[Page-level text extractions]
= = = = =

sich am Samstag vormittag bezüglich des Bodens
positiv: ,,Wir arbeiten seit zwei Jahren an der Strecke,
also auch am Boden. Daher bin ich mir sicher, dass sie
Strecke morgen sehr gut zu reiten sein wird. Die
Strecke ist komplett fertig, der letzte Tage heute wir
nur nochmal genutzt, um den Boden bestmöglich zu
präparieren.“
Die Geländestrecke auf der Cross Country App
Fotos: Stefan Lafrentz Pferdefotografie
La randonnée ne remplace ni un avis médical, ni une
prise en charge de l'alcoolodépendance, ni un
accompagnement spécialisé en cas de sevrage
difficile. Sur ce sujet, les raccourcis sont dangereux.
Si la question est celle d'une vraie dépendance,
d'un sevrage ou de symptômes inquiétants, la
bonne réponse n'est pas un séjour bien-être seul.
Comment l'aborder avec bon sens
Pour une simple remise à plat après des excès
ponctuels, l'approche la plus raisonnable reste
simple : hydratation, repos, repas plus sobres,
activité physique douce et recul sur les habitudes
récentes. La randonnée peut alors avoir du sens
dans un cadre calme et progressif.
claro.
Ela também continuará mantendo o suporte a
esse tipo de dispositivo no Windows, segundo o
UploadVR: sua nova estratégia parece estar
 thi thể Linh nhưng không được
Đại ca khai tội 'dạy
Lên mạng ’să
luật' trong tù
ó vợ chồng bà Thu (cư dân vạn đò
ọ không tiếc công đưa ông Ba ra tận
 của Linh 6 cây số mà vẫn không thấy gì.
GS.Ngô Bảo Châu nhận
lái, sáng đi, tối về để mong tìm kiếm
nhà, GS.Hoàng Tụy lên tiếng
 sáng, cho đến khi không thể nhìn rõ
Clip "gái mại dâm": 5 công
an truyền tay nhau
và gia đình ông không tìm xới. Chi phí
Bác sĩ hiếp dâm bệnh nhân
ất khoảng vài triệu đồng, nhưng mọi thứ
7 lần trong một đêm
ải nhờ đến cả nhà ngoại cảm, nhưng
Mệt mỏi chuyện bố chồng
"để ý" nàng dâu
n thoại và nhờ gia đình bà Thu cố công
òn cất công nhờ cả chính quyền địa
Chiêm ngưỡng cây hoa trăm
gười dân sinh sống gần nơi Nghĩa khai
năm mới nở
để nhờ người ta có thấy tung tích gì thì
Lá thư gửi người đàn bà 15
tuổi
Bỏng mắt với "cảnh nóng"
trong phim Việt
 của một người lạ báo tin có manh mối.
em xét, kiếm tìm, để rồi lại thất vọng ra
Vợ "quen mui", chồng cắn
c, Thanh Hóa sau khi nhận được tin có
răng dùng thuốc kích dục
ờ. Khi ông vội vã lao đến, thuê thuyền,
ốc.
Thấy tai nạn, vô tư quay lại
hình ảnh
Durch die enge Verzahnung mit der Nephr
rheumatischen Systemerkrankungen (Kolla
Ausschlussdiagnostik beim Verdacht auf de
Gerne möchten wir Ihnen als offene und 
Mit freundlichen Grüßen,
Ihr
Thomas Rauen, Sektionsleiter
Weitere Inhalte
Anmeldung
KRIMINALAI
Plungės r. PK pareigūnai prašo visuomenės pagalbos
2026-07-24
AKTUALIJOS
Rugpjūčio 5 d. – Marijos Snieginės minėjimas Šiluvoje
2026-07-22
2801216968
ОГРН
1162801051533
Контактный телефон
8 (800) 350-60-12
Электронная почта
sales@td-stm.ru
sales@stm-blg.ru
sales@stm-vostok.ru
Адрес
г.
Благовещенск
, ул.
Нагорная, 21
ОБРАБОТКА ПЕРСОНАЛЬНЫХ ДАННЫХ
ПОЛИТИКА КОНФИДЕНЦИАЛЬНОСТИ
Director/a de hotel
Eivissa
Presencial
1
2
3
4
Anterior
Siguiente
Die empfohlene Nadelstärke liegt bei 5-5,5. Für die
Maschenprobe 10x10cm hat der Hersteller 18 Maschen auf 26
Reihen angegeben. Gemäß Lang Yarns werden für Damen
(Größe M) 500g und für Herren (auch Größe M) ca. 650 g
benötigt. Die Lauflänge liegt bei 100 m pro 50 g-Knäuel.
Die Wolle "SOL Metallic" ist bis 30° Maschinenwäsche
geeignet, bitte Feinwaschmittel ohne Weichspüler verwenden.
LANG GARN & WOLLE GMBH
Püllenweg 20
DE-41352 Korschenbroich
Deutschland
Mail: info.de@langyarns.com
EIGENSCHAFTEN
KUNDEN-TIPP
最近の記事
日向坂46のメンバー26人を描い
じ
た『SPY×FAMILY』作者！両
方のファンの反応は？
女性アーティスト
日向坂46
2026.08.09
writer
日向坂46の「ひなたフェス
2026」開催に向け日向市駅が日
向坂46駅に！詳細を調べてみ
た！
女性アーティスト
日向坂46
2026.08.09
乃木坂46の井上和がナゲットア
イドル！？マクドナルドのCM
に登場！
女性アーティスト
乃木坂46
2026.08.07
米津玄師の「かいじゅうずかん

= = = = =

## Problem to solve
A bare number is the whole answer: state how many lines in the data above contain "randonnée".

## Task answer
2